- [Task description] The pictures are to be omitted when the entries are reproduced exactly.
"""
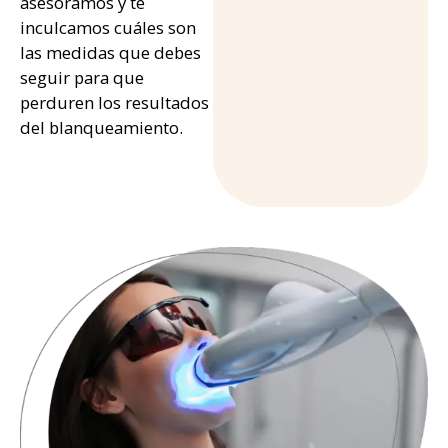
asesoramos y te
inculcamos cuáles son
las medidas que debes
seguir para que
perduren los resultados
del blanqueamiento.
"""
- [Result for this task]
asesoramos y te
inculcamos cuáles son
las medidas que debes
seguir para que
perduren los resultados
del blanqueamiento.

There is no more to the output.